Beau's hoodie bore new gashes on the sleeves, his skin marked beneath the torn fabric. "I'm not much of a cupbearer anymore, am I," he wheezed, humorlessly. His eyes were dark and serious, and just a touch sad.
I turned to look at him properly. It has been many years—decades—since I changed him. Since I last fought him and feared him. And he looked at me with deference, and he remembered Kate, whom he'd chosen with all her human frailties and passions, and he missed her.
Or perhaps he missed being a partner, being needed, the relief and the delight that would flicker in Kate's eyes before she shoved it away. Perhaps he missed eyes that turned to him with human emotion, and a face that beamed or scowled at him with more than the flat indifference of the inhuman. Perhaps he missed being more than a familiar, comfortable shadow.
"Beau," I said. "I would have been long dead without you, rotten and dissolved in my mother's grave, and the land long cleared of the humans that fascinated you so. And now. . . now I need you to remember me. And to do that, I need the campers to remember you."
His eyes widened, understanding my meaning immediately. "You mean that?" he asked, a smile stealing over his lips.
"I do," I confirmed. "I want you to offer the campers drinks again, and to curse them should they refuse. Not enough to kill, but enough for them to revere you and dwell upon your eldritch existence."
"And they will go to you for answers and protection," Beau continued.
I nodded. "I've been remiss in my rule, haven't I? I haven't made room for my inhuman creatures who share this land. I can't be benevolent without balance, and to that end, I will always need you. And. . . ."
He waited. "And?"
"I've considered, and now I will permit it.
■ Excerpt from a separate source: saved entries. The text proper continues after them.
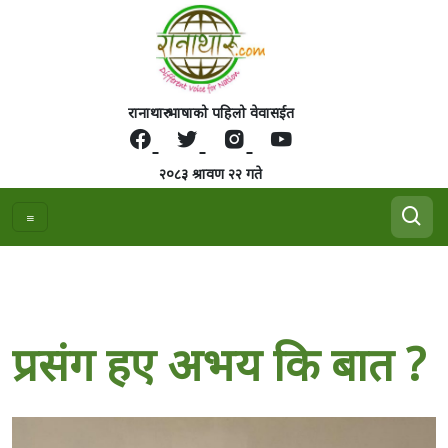
रानाथारु भाषाको पहिलो वेवासईत
२०८३ श्रावण २२ गते
प्रसंग हए अभय कि बात ?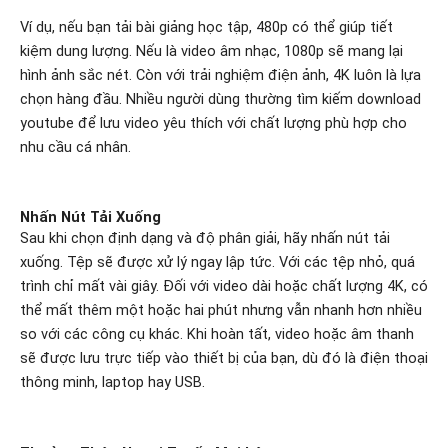
Ví dụ, nếu bạn tải bài giảng học tập, 480p có thể giúp tiết
kiệm dung lượng. Nếu là video âm nhạc, 1080p sẽ mang lại
hình ảnh sắc nét. Còn với trải nghiệm điện ảnh, 4K luôn là lựa
chọn hàng đầu.
Nhiều người dùng thường tìm kiếm download
youtube để lưu video yêu thích với chất lượng phù hợp cho
nhu cầu cá nhân.
Nhấn Nút Tải Xuống
Sau khi chọn định dạng và độ phân giải, hãy nhấn nút tải
xuống. Tệp sẽ được xử lý ngay lập tức. Với các tệp nhỏ, quá
trình chỉ mất vài giây. Đối với video dài hoặc chất lượng 4K, có
thể mất thêm một hoặc hai phút nhưng vẫn nhanh hơn nhiều
so với các công cụ khác. Khi hoàn tất, video hoặc âm thanh
sẽ được lưu trực tiếp vào thiết bị của bạn, dù đó là điện thoại
thông minh, laptop hay USB.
You may rip the blood out of people who double-park."
He grinned then, and took my hand, still imperturbable, but as light as I'd ever seen him. "I see," he said evenly. "I will be eldritch, as you say, and make the world remember you. Kate."
All these years later, he always did call me Kate. It's a tether to the human world for the two of us, inhuman things with human names. Perhaps it goes both ways.
Once, he was my window to the realms of monsters and beasts. Now, he is my bridge to the human.